The key point of unions’ efforts for Latina workers must be empowerment, and teaching them how to achieve that, the panelists said. That can range from helping Latinos and Latinas gain U.S. citizenship by guiding them through the labyrinth of requirements, to combating a culture that often tells Latina women they should be quiet and not speak up.


And unions are and can be the conduit for that empowerment, if they make the effort to connect and train the Latinas, the panelists added.


“Zero-point-one percent of restaurant workers are unionized,” said ROC’s Ramirez, executive director of its D.C. branch. “It’s hard to organize them because of high turnover and low wages. If we stabilize the workforce, then there’s that much more opportunity to organize.”


So ROC, a unionized non-profit organization that advocates for the restaurant workers in 10 major cities, also runs workshops to train Latinas on how to advance from the back of the house – cooks, dishwashers, servers – to front-of-the-house posts, usually held by white men.


And ROC works to convince restaurateurs to empower their workers by paying a living wage; showing them doing so is also good for business, reducing turnover and improving employee morale and efficiency. Restaurant workers, particularly servers, now make the so-called “tipped minimum” wage, of $2.13 an hour nationwide. It hasn’t risen in 25 years.


Garibay’s union, a joint AFT-NEA affiliate, runs training for teachers, bus drivers and classified school employees to give them more skills – and strength – to stand up for themselves, even in anti-union right-to-work Texas.

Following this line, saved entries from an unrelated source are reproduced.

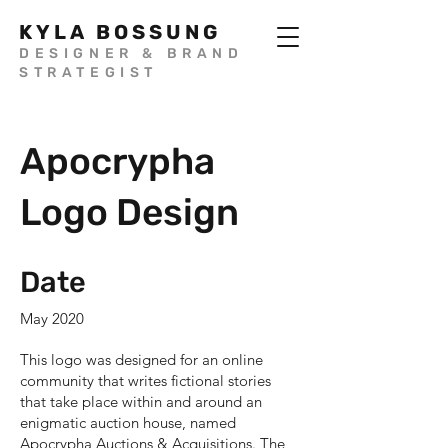
KYLA BOSSUNG
DESIGNER & BRAND
STRATEGIST
Apocrypha
Logo Design
Date
May 2020
This logo was designed for an online
community that writes fictional stories
that take place within and around an
enigmatic auction house, named
Apocrypha Auctions & Acquisitions. The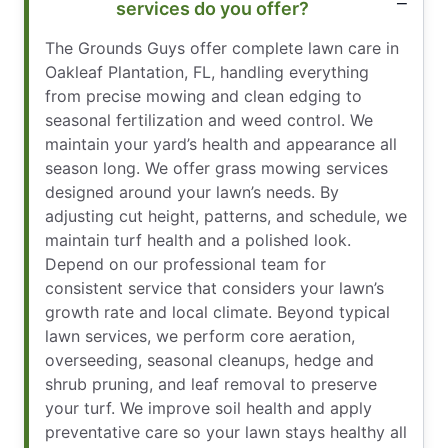
services do you offer?
The Grounds Guys offer complete lawn care in
Oakleaf Plantation, FL, handling everything
from precise mowing and clean edging to
seasonal fertilization and weed control. We
maintain your yard’s health and appearance all
season long. We offer grass mowing services
designed around your lawn’s needs. By
adjusting cut height, patterns, and schedule, we
maintain turf health and a polished look.
Depend on our professional team for
consistent service that considers your lawn’s
growth rate and local climate. Beyond typical
lawn services, we perform core aeration,
overseeding, seasonal cleanups, hedge and
shrub pruning, and leaf removal to preserve
your turf. We improve soil health and apply
preventative care so your lawn stays healthy all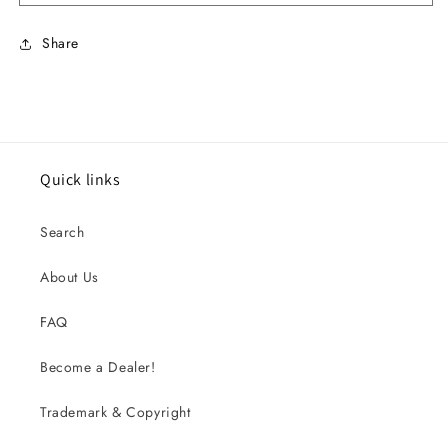
Share
Quick links
Search
About Us
FAQ
Become a Dealer!
Trademark & Copyright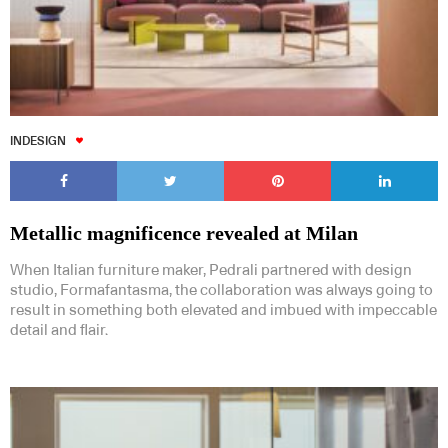
INDESIGN
Metallic magnificence revealed at Milan
When Italian furniture maker, Pedrali partnered with design
studio, Formafantasma, the collaboration was always going to
result in something both elevated and imbued with impeccable
detail and flair.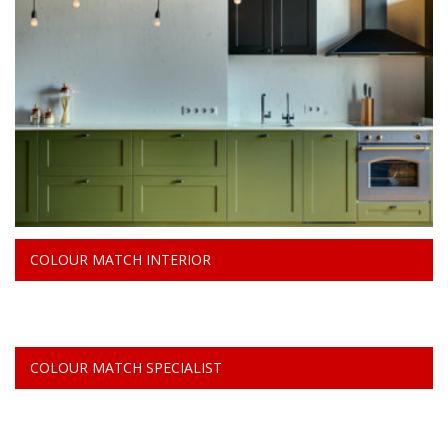
COLOUR MATCH INTERIOR
COLOUR MATCH SPECIALIST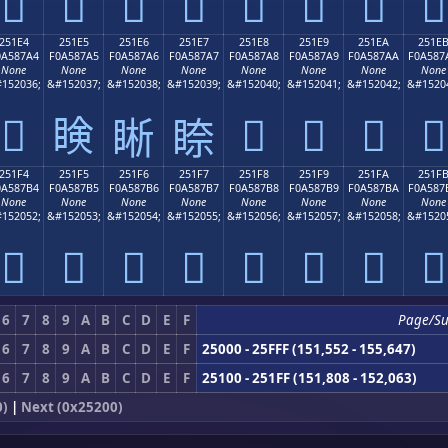
𥇔
𥇕
𥇖
𥇗
𥇘
𥇙
𥇚
𥇛
251E4
251E5
251E6
251E7
251E8
251E9
251EA
251E
0A587A4
F0A587A5
F0A587A6
F0A587A7
F0A587A8
F0A587A9
F0A587AA
F0A587
None
None
None
None
None
None
None
None
152036;
&#152037;
&#152038;
&#152039;
&#152040;
&#152041;
&#152042;
&#1520
𥇤
𥇥
𥇨
𥇩
𥇪
𥇫
𥇦
𥇧
251F4
251F5
251F6
251F7
251F8
251F9
251FA
251F
0A587B4
F0A587B5
F0A587B6
F0A587B7
F0A587B8
F0A587B9
F0A587BA
F0A587
None
None
None
None
None
None
None
None
152052;
&#152053;
&#152054;
&#152055;
&#152056;
&#152057;
&#152058;
&#1520
𥇴
𥇵
𥇶
𥇷
𥇸
𥇹
𥇺
𥇻
6
7
8
9
A
B
C
D
E
F
Page/S
6
7
8
9
A
B
C
D
E
F
25000 - 25FFF (151,552 - 155,647)
6
7
8
9
A
B
C
D
E
F
25100 - 251FF (151,808 - 152,063)
0)
|
Next (0x25200)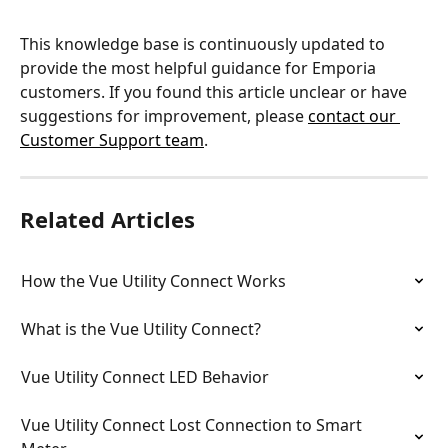
This knowledge base is continuously updated to 
provide the most helpful guidance for Emporia 
customers. If you found this article unclear or have 
suggestions for improvement, please 
contact our 
Customer Support team
.
Related Articles
How the Vue Utility Connect Works
What is the Vue Utility Connect?
Vue Utility Connect LED Behavior
Vue Utility Connect Lost Connection to Smart 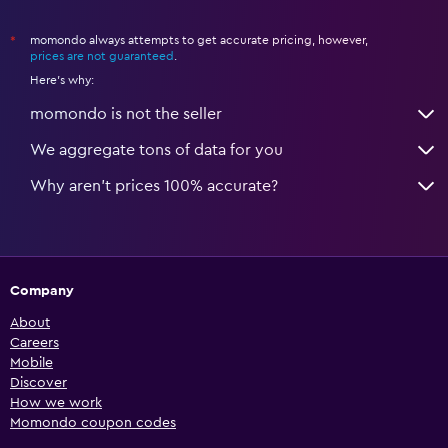
momondo always attempts to get accurate pricing, however,
*
prices are not guaranteed
.
Here's why:
momondo is not the seller
We aggregate tons of data for you
Why aren’t prices 100% accurate?
Company
About
Careers
Mobile
Discover
How we work
Momondo coupon codes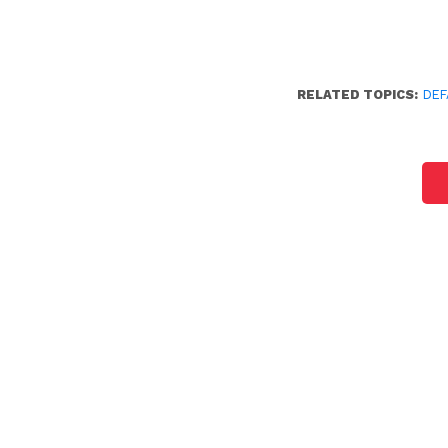
RELATED TOPICS:
DEF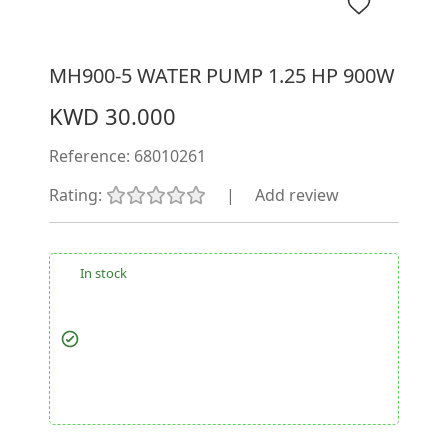
MH900-5 WATER PUMP 1.25 HP 900W
KWD 30.000
Reference:
68010261
Rating:
|
Add review
In stock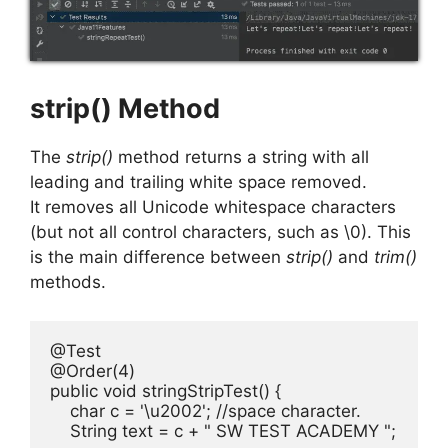
strip() Method
The
strip()
method returns a string with all
leading and trailing white space removed.
It removes all Unicode whitespace characters
(but not all control characters, such as \0). This
is the main difference between
strip()
and
trim()
methods.
@Test

@Order(4)

public void stringStripTest() {

    char c = '\u2002'; //space character.

    String text = c + " SW TEST ACADEMY ";
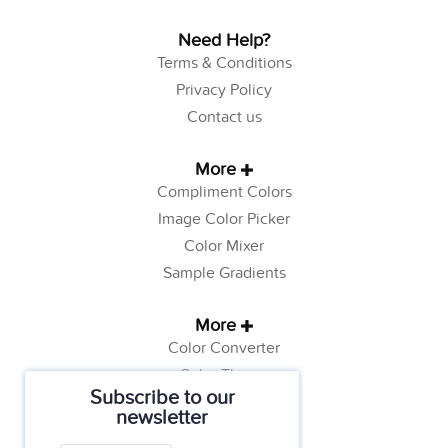
Need Help?
Terms & Conditions
Privacy Policy
Contact us
More
Compliment Colors
Image Color Picker
Color Mixer
Sample Gradients
More
Color Converter
Color Theory
Subscribe to our
Color Generator
newsletter
Web Safe Colors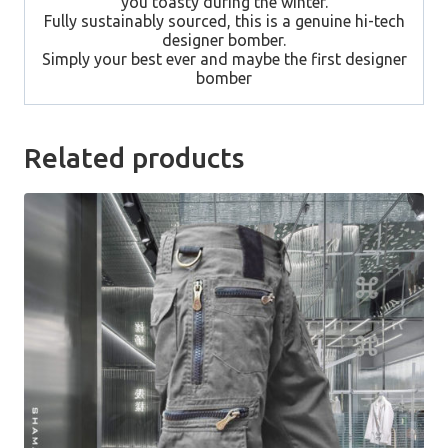
you toasty during the winter.
Fully sustainably sourced, this is a genuine hi-tech
designer bomber.
Simply your best ever and maybe the first designer
bomber
Related products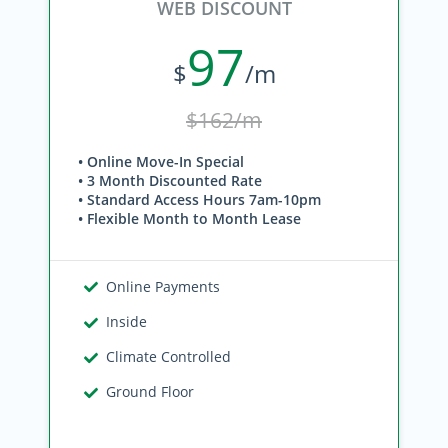
WEB DISCOUNT
97
$
/m
$162/m
• Online Move-In Special
• 3 Month Discounted Rate
• Standard Access Hours 7am-10pm
• Flexible Month to Month Lease
Online Payments
Inside
Climate Controlled
Ground Floor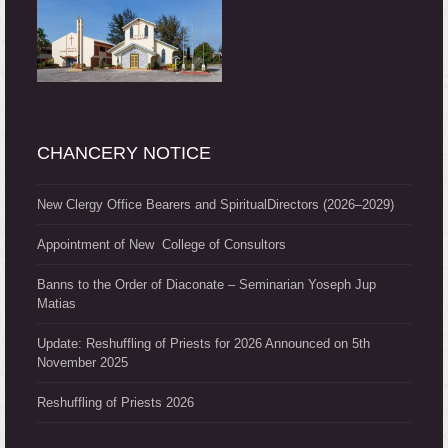
CHANCERY NOTICE
New Clergy Office Bearers and SpiritualDirectors (2026–2029)
Appointment of New College of Consultors
Banns to the Order of Diaconate – Seminarian Yoseph Jup
Matias
Update: Reshuffling of Priests for 2026 Announced on 5th
November 2025
Reshuffling of Priests 2026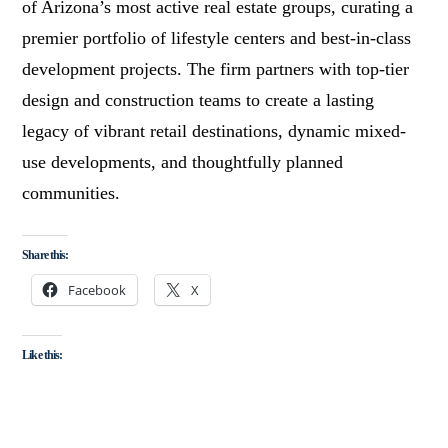
of Arizona’s most active real estate groups, curating a
premier portfolio of lifestyle centers and best-in-class
development projects. The firm partners with top-tier
design and construction teams to create a lasting
legacy of vibrant retail destinations, dynamic mixed-
use developments, and thoughtfully planned
communities.
Share this:
Facebook
X
Like this: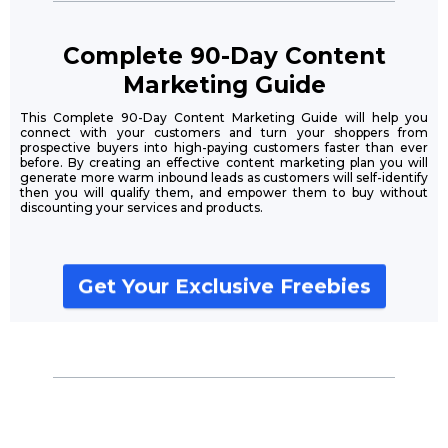
Complete 90-Day Content
Marketing Guide
This Complete 90-Day Content Marketing Guide will help you
connect with your customers and turn your shoppers from
prospective buyers into high-paying customers faster than ever
before. By creating an effective content marketing plan you will
generate more warm inbound leads as customers will self-identify
then you will qualify them, and empower them to buy without
discounting your services and products.
Get Your Exclusive Freebies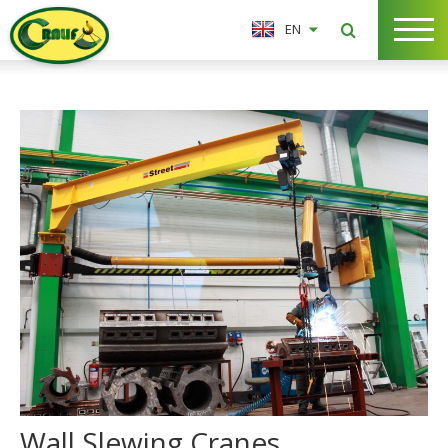
EN
Wall Slewing Cranes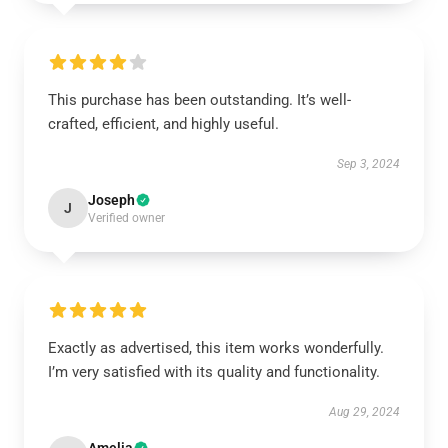
This purchase has been outstanding. It’s well-
crafted, efficient, and highly useful.
Sep 3, 2024
Joseph
J
Verified owner
Exactly as advertised, this item works wonderfully.
I’m very satisfied with its quality and functionality.
Aug 29, 2024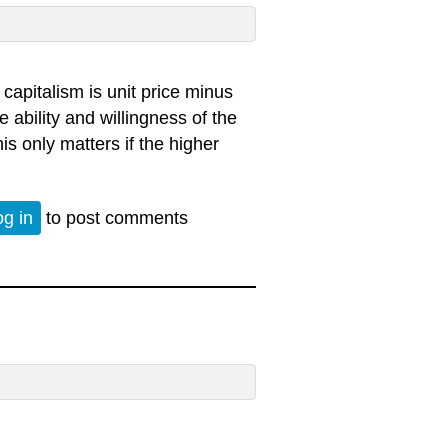
 capitalism is unit price minus
e ability and willingness of the
is only matters if the higher
og in
to post comments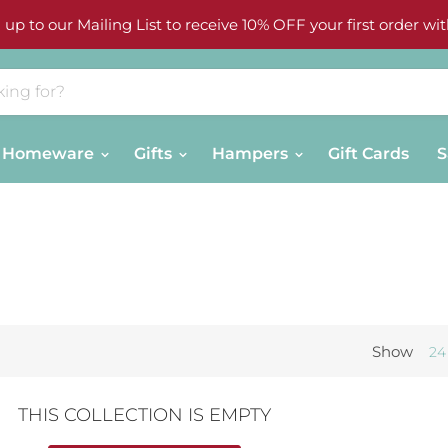
 up to our Mailing List to receive 10% OFF your first order wit
Homeware
Gifts
Hampers
Gift Cards
S
Show
24
THIS COLLECTION IS EMPTY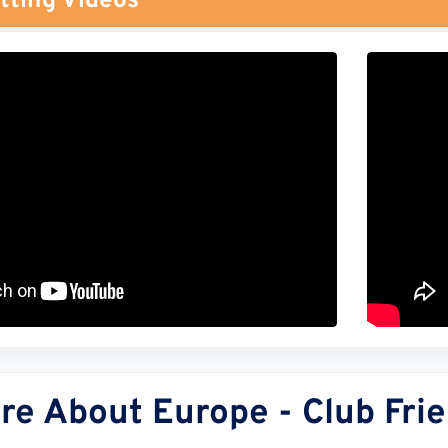
tting Videos
re About Europe - Club Frie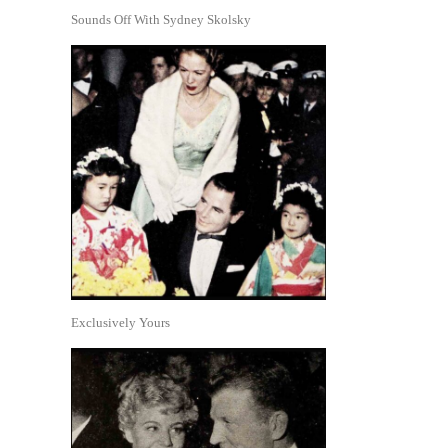
Sounds Off With Sydney Skolsky
Exclusively Yours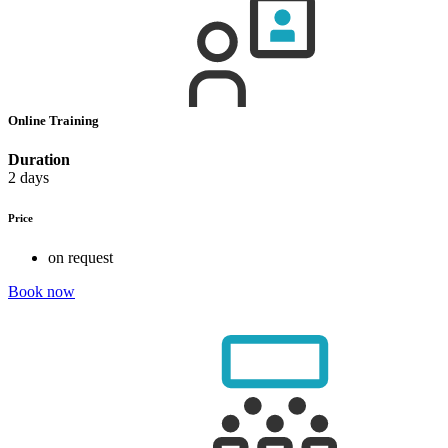
Online Training
Duration
2 days
Price
on request
Book now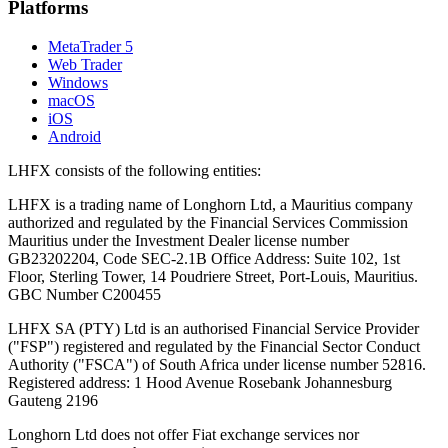
Platforms
MetaTrader 5
Web Trader
Windows
macOS
iOS
Android
LHFX consists of the following entities:
LHFX is a trading name of Longhorn Ltd, a Mauritius company
authorized and regulated by the Financial Services Commission
Mauritius under the Investment Dealer license number
GB23202204, Code SEC-2.1B Office Address: Suite 102, 1st
Floor, Sterling Tower, 14 Poudriere Street, Port-Louis, Mauritius.
GBC Number C200455
LHFX SA (PTY) Ltd is an authorised Financial Service Provider
("FSP") registered and regulated by the Financial Sector Conduct
Authority ("FSCA") of South Africa under license number 52816.
Registered address: 1 Hood Avenue Rosebank Johannesburg
Gauteng 2196
Longhorn Ltd does not offer Fiat exchange services nor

At EducationAustin, “We want them to say ‘If I’m working overtime, pay me time-and-a-half,’” as federal law requires, and as Anglo school principals often refuse to do.


“As a teacher, I cannot do my job fully if the cafeteria workers (in my school) are not treated with respect,” Garibay said. The cafeteria workers are mostly Latinas.


But political action is needed, too. At one point, Garibay said, anti-worker members dominated the school board. So EducationAustin gathered like-minded groups in a mass coalition to go out and educate voters on how to change the board members to improve the schools. It succeeded. Now, seven of the nine board members are worker-friendly and student-friendly, she said.


And her union launched the citizenship drives, even coming up with money to help Latinos and Latinas pay the $680 each they needed to obtain needed documents and pay federal fees to become citizens – after training the workers on what questions they would face.


It succeeded, she added, because the organizers looked like the people they serve.

That’s important: The labor movement must make the first move, by finding and encouraging Latinas who are willing – and able – to take the time to learn how to stand up for themselves. Panelists agreed with Garibay that first unions must identify Latinas with the characteristics of leaders, then educate them and then mobilize them to ascend to positions within the movement, such as on local executive boards, and outside of it, too.


Unfortunately, ROC’s Ramirez pointed out, executing those options can be difficult for restaurant workers, who must live paycheck-to-paycheck, who have erratic hours and who are forced to survive on tips. They often can’t take time off for training and development. So ROC is bringing it to them, she said.

Cervantes, the IAM official offered yet another way up: Marching through the ranks to the top of a still 80-percent male and majority white union. She made a habit, she said, of breaking down doors. But that also led her to talk up political action.



“As the number of Latinas grows and flexes our muscle at the polls, politicians will need to deal with our issues – the harassment, the remarks, the B.S.,” Cervantes declared. “We have to say, ‘Basta!’ Enough!”

That means also organizing, handbilling, demonstrating and taking Latinas’ issues, from low pay and sexual harassment to affordable child care, to the general public, she said.


“We need to take our campaign out on the streets because we know the issues in here,” she added, gesturing to the pro-worker crowd. “But do they know out there?”